Options. The Compensation Committee will designate the optionees, the
number of shares of Common Stock subject to options, and the terms and
conditions of each option under the Amended 1996 Plan. The exercise price per
share of Common Stock of options granted under the plan shall be determined by
the Compensation Committee; provided, that the exercise price of an incentive
stock option shall not be less than the fair market value of shares of Common
Stock at the date such option is granted. The "fair market value" of a shares of
Common Stock shall mean, on any given date, the closing sales price of the
Company's Common Stock on the Nasdaq National Market or, if no sales were
reported, the closing bid on such date. Options granted under the Amended 1996
Plan may be either incentive stock options (up to 750,000 shares) (within the
meaning of Section 422 of the Internal Revenue Code) or non-qualified stock
options (options that do not constitute incentive stock options).
Exercisability. Options will become exercisable at such times and under
such conditions as determined by the Compensation Committee, including vesting
based on service to the Company and/or performance criteria applicable to the
Company and/or the employee. The exercise price for options shall be determined
by the Compensation Committee and may be paid in cash, by promissory note, by
delivery of shares of Common Stock already owned by the optionee with a market
value equal to the exercise price, or other method determined suitable by the
Committee.
Change in Control. Upon a change in control of the Company as a result of a
merger, contested election, purchase of 80% or more of the Company's outstanding
Common Stock or other related events described in the Amended 1996 Plan, all
stock options outstanding under the Amended 1996 Plan shall become fully
exercisable.
Termination of Plan. The Plan will terminate on June 30, 2006, unless
extended or previously terminated. The Board may terminate or suspend the
Amended 1996 Plan at any time.
Federal Income Tax Consequences of the Amended 1996 Plan
Incentive Stock Options. An employee who has been granted an incentive
stock option will not realize taxable income at the time of the grant or
exercise (but in some circumstances may be subject to an alternative minimum tax
as a result of the exercise) of such option and the Company will not be entitled
to a deduction at either such time. If the employee makes no disposition of
shares acquired pursuant to an incentive stock option within two years from the
date of the grant of such option, or within one year of the transfer of such
shares to him or her, any gain or loss realized on a subsequent disposition of
such shares will be treated as a long-term capital gain or loss.
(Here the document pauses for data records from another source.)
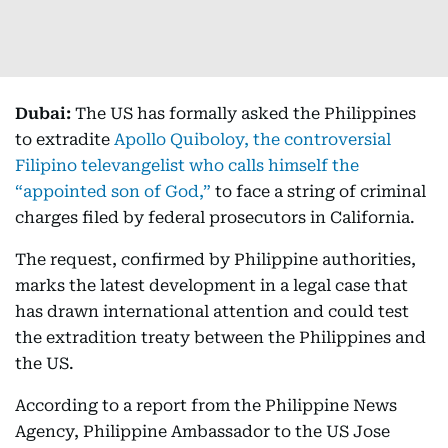
Dubai:
The US has formally asked the Philippines
to extradite
Apollo Quiboloy, the controversial
Filipino televangelist who calls himself the
“appointed son of God,”
to face a string of criminal
charges filed by federal prosecutors in California.
The request, confirmed by Philippine authorities,
marks the latest development in a legal case that
has drawn international attention and could test
the extradition treaty between the Philippines and
the US.
According to a report from the Philippine News
Agency, Philippine Ambassador to the US Jose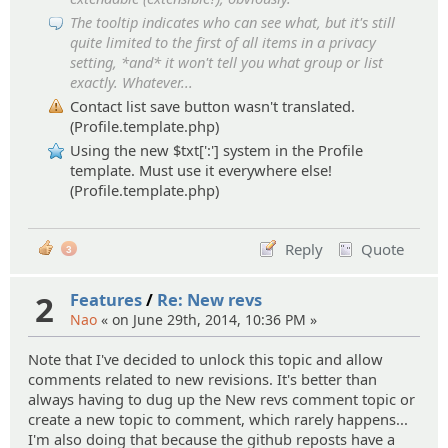
The tooltip indicates who can see what, but it's still
quite limited to the first of all items in a privacy
setting, *and* it won't tell you what group or list
exactly. Whatever...
Contact list save button wasn't translated.
(Profile.template.php)
Using the new $txt[':'] system in the Profile
template. Must use it everywhere else!
(Profile.template.php)
Reply
Quote
3
2
Features
/
Re: New revs
Nao
« on June 29th, 2014, 10:36 PM »
Note that I've decided to unlock this topic and allow
comments related to new revisions. It's better than
always having to dug up the New revs comment topic or
create a new topic to comment, which rarely happens...
I'm also doing that because the github reposts have a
Under such
circumstances, the Company will not be entitled to any deduction for federal
income tax purposes. If the foregoing holding period requirements are not
satisfied, a portion of any gain in the year of disposition will be taxable to
the employee as ordinary income, and the Company will be entitled to a
corresponding deduction. The Company will not be entitled to any deduction in
connection with any loss to the employee or the portion of any gain that is
taxable to the employee as short-term or long-term capital gain.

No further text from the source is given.